Sustainable Development Goals
Story
La plus grande leçon que l'on retiendra de ce projet a été l'importance de l'intégration des connaissances des anciens pêcheurs d'holothuries dans l'élaboration du protocole.
Originaire de Vairao, Perehaina pêche depuis son plus jeune âge. Sa maîtrise des techniques de pêche, varie de la pêche à la traîne à la pêche sous-marine. De 2008 à 2012, il participe aux campagnes de pêche d'holothuries dans le lagon de Vairao. Les holothuries à mamelles étaient les favorites, car elles sont très valorisées en Asie.
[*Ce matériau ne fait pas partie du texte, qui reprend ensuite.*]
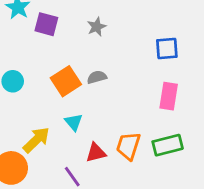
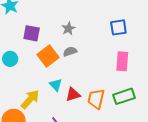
purple square: (46, 24) -> (32, 33), moved
gray star: (97, 27) -> (68, 29), moved
red triangle: (96, 153) -> (73, 94), moved

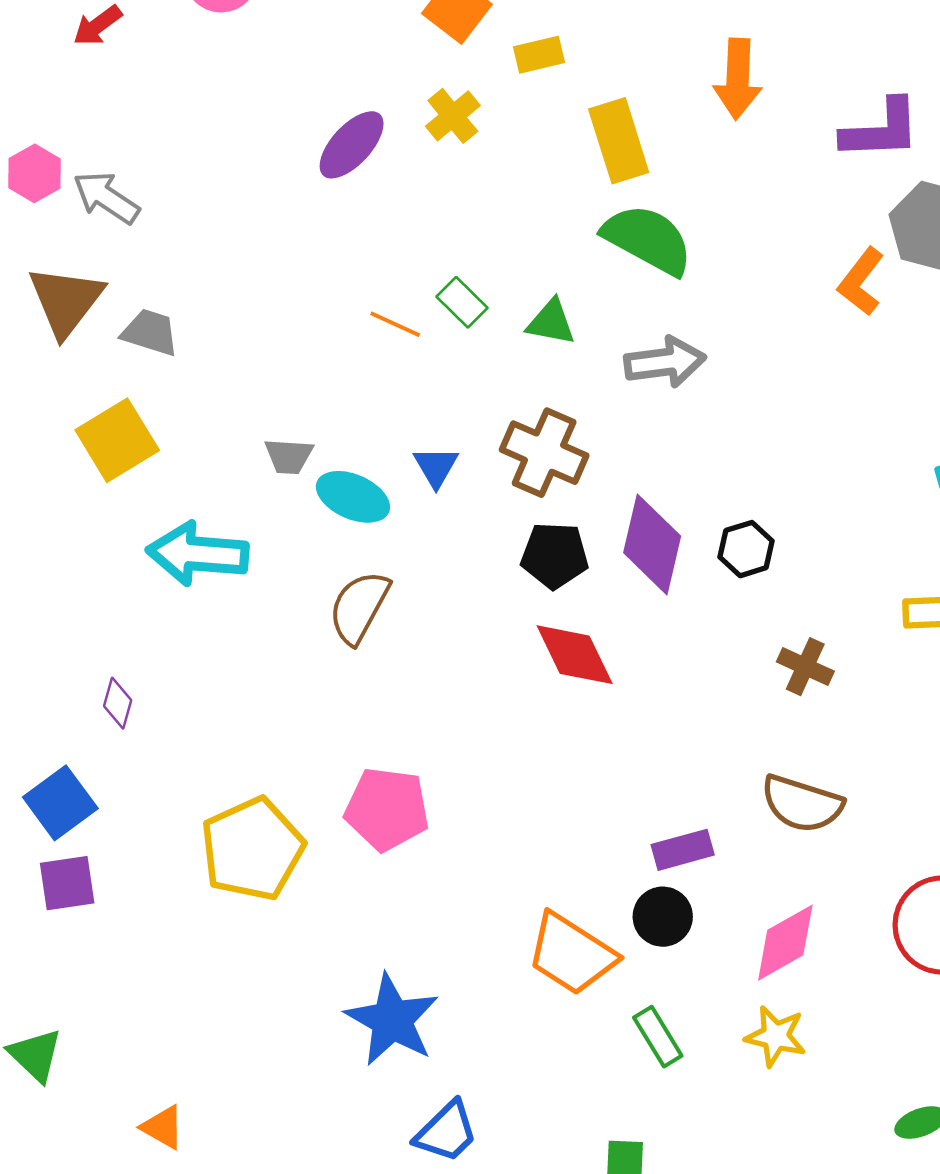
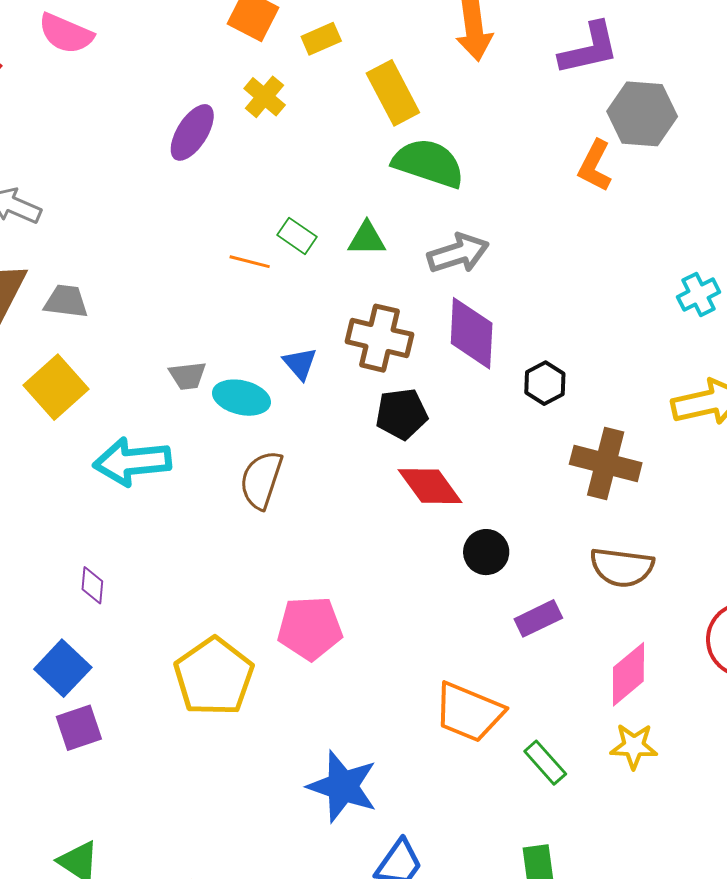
purple diamond: (652, 544) -> (472, 333), moved
brown cross: (805, 667) -> (606, 464), size x1.6
black circle: (663, 917) -> (486, 552), moved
Par ces années de pêche, Perehaina est devenu un incollable à l'identification de l’espèce, à la caractérisation des zones géomorphologiques propices à leur agrégation et aux techniques de récolte.
Alors que nous travaillions sur la méthode scientifique, il nous a vite été évident que pour optimiser l’étude, il était primordial d’intégrer les connaissances des pêcheurs locaux. C’est ainsi que j’ai demandé de l’aide à Perehaina. Il a accepté d'identifier sur ma carte SHOM format A1 en papier, les sites où, dix ans auparavant, il pêchait des holothuries blanches à mamelles. Il m’a également confié que selon les périodes, les holothuries étaient soit plutôt concentrées vers les abords de passe ou soit dans les chenaux profond à l’intérieur du lagon. Nous avons donc émis l’hypothèse d’une migration selon les périodes de pontes et la phase lunaire. Nous avons essayé d’adapter le protocole pour essayer de vérifier ce phénomène, mais les résultats n’ont pas été suffisants pour être statistiquement viables. Malgré tout, il nous faudra orienter nos prochains projets vers l’étude de cette tendance migratoire pour mieux comprendre l’espèce et mieux la préserver.
Grâce à sa connaissance de la bathymétrie de chaque site, de la puissance des courants et de leur exposition lors des périodes de houle, Perehaina a été d’une aide précieuse lors de l'évaluation des risques en amont du lancement de l’étude. Il a participé à chaque journée de plongée, tout en partageant continuellement son savoir aux plongeurs professionnels.
Intégrer l’expertise des locaux et valoriser le partage des connaissances entre tous les intervenants sur le terrain, sont, à mon sens, les plus grands succès de ce projet.